Un’accusa infondata che ha segnato una campagna elettorale

Alessandro Piana racconta di aver vissuto un periodo estremamente difficile, aggravato dalla tempistica dell’inchiesta, che ha coinciso con la campagna elettorale.

«L’indagine era chiusa da tempo, ma si è voluto attendere per renderne noto l’esito. Mi sarei aspettato maggiore attenzione, considerato il mio ruolo pubblico. Per mesi sono stato bersaglio di accuse infondate, che sui social si sono trasformate in attacchi personali».

Nonostante il clamore mediatico, Piana ha affrontato con determinazione la situazione, ricevendo il sostegno del partito e del leader regionale della Lega, Edoardo Rixi.

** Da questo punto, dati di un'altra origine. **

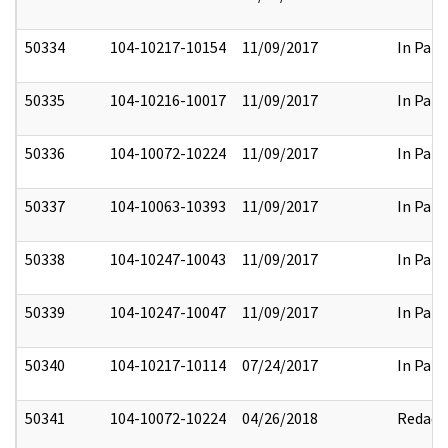
50334
104-10217-10154
11/09/2017
In Part
50335
104-10216-10017
11/09/2017
In Part
50336
104-10072-10224
11/09/2017
In Part
50337
104-10063-10393
11/09/2017
In Part
50338
104-10247-10043
11/09/2017
In Part
50339
104-10247-10047
11/09/2017
In Part
50340
104-10217-10114
07/24/2017
In Part
50341
104-10072-10224
04/26/2018
Redact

Le accuse e il chiarimento

Piana spiega di essere venuto a conoscenza del suo presunto coinvolgimento attraverso i media, vivendo quello che definisce un “incubo”:

«Ero al lavoro quando ho saputo del mio presunto coinvolgimento. Credevo fosse uno scherzo, invece era terribilmente vero».

L’esponente leghista si è immediatamente messo a disposizione della magistratura, fornendo tutte le prove necessarie per dimostrare la sua estraneità ai fatti:

«Non ero presente dove si sosteneva che fossi. Ero a casa mia, a 150 chilometri di distanza, con testimoni pronti a confermarlo. Non ho mai frequentato certi ambienti, nemmeno da giovane».

Secondo Piana, il suo nome sarebbe stato tirato in ballo per millanteria durante un’intercettazione telefonica che citava genericamente un “vicepresidente della Regione”.


Una vicenda che lascia il segno

Nonostante la sua assoluzione dai sospetti, Piana non nasconde l’amarezza per i danni subiti:

«Ho pagato un prezzo molto salato, gratuito e ingiusto. Per mesi sono stato additato come vizioso. Perdono chi ha sbagliato, ma non dimentico».

Il vicepresidente auspica che casi simili siano gestiti con maggiore rapidità in futuro, per evitare che accuse infondate possano danneggiare ingiustamente la reputazione di figure pubbliche.


Conclusione

La vicenda di Alessandro Piana solleva interrogativi sul delicato equilibrio tra diritto di cronaca e tutela dell’immagine pubblica, in particolare quando si tratta di accuse che si rivelano infondate. Oggi, il vicepresidente della Regione Liguria guarda avanti con serenità, forte del sostegno ricevuto e con la determinazione di proseguire il suo impegno politico senza lasciarsi scoraggiare dagli eventi passati.